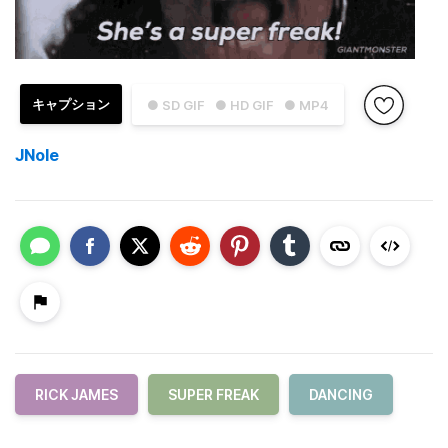
キャプション
● SD GIF
● HD GIF
● MP4
JNole
RICK JAMES
SUPER FREAK
DANCING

## PROBLEM TO WORK ON
Set down the entries exactly as they appear, with every picture left out.

## ANSWER TO THIS EXERCISE
キャプション
● SD GIF
● HD GIF
● MP4
JNole
RICK JAMES
SUPER FREAK
DANCING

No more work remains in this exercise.